Emergence of cosmic space in Tsallis modified gravity from equilibrium and non-equilibrium thermodynamic perspective

TL;DR

This paper explores the emergence of cosmic space within Tsallis modified gravity, analyzing both equilibrium and non-equilibrium thermodynamic frameworks to understand universe expansion and entropy evolution.

Contribution

It derives the law of emergence from Tsallis entropy considering non-equilibrium thermodynamics, highlighting differences from the equilibrium case and implications for universe expansion.

Findings

Non-equilibrium thermodynamics modifies the law of emergence.

The non-equilibrium approach describes universe expansion via areal volume.

Entropy approaches a bounded value in the asymptotic future.

Abstract

In this paper, we obtain the law of emergence with Tsallis entropy from the thermodynamic laws.
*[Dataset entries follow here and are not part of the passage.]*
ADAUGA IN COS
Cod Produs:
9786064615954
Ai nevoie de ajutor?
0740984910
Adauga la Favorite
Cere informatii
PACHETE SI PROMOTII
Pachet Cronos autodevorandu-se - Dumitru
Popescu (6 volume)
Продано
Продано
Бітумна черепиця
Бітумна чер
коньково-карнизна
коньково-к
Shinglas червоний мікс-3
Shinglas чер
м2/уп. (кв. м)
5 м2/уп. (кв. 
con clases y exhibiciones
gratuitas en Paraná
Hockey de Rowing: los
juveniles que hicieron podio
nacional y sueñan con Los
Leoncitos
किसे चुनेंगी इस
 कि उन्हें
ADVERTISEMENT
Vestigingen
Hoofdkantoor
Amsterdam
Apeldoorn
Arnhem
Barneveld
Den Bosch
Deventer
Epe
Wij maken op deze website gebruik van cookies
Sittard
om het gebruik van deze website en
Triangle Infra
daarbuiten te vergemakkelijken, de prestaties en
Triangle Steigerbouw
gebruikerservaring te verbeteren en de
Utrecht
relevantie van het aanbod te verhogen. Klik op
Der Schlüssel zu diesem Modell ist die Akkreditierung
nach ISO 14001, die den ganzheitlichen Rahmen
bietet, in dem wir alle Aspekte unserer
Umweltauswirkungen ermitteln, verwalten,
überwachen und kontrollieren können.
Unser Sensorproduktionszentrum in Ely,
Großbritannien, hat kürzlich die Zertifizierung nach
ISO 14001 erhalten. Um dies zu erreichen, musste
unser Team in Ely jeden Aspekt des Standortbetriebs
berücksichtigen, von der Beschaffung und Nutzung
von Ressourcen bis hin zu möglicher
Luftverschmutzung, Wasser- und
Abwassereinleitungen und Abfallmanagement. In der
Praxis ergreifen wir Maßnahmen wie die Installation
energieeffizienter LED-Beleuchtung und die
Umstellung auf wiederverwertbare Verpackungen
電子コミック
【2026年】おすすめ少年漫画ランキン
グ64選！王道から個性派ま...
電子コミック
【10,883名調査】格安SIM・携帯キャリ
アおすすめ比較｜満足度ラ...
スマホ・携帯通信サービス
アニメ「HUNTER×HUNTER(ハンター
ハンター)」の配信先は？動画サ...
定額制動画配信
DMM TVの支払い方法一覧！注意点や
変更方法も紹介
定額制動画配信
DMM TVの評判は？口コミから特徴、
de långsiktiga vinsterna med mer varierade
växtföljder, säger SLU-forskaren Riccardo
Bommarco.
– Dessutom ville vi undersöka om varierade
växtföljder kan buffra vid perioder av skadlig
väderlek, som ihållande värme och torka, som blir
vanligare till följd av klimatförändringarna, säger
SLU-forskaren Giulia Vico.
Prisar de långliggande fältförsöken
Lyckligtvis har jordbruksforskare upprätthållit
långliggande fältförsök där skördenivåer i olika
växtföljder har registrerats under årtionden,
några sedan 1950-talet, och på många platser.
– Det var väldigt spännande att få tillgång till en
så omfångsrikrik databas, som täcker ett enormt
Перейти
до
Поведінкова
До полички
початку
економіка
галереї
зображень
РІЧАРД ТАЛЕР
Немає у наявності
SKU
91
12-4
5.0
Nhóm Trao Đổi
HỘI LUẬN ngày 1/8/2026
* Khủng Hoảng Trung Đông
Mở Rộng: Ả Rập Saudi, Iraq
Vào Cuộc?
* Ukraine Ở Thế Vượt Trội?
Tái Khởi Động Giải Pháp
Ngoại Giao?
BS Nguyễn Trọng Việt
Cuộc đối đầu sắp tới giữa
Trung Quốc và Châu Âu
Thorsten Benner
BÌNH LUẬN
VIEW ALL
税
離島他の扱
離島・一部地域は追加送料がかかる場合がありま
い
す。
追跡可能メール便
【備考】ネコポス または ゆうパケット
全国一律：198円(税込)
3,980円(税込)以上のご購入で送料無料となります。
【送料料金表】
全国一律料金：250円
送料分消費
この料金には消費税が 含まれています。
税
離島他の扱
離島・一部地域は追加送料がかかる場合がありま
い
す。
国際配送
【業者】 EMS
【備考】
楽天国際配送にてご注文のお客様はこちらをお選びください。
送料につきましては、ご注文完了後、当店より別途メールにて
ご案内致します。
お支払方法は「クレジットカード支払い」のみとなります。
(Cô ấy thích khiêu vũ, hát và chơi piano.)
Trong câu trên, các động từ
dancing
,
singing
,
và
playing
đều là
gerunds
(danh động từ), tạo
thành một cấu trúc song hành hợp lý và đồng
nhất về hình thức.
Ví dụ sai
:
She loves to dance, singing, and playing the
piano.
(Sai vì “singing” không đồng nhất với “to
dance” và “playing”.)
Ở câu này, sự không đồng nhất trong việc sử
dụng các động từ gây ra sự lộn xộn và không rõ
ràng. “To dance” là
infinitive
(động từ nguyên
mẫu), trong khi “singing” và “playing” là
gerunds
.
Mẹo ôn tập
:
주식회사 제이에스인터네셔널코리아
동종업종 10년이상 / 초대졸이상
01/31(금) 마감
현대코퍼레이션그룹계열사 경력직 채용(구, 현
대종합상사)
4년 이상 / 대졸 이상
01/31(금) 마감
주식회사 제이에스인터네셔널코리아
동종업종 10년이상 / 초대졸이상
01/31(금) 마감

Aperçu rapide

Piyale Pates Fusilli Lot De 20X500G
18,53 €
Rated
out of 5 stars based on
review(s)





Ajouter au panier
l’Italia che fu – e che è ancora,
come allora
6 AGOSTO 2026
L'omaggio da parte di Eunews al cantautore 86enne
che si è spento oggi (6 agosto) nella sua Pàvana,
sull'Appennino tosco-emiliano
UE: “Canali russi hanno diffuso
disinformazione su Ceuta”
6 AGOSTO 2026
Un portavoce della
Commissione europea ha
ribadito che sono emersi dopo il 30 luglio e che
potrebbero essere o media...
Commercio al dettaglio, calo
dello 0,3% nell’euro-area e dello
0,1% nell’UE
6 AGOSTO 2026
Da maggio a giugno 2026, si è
We first derive the law of emergence from the equilibrium description of the unified first law and Clausius relation. However, it has been shown that considering Tsallis entropy as the horizon entropy, the Clausius relation $\delta Q=T dS$ does not hold due to non-equilibrium thermodynamics and is replaced by the entropy-balance relation $dS=\frac{\delta Q}{T}+d_{i}S$, where $d_iS$ is the additional entropy produced due to the irreversible thermodynamic process. Hence, we derive the law of emergence from the non-equilibrium description of thermodynamic laws. The comparison between the law of emergence in both cases shows that the law of emergence from the non-equilibrium approach describes the expansion of the universe in terms of the areal volume, unlike the effective volume in the equilibrium case. We have further shown that the law of emergence also satisfies the condition of the maximization of entropy for a de Sitter universe; thus, the entropy of the universe evolves to a bounded value in the asymptotic future.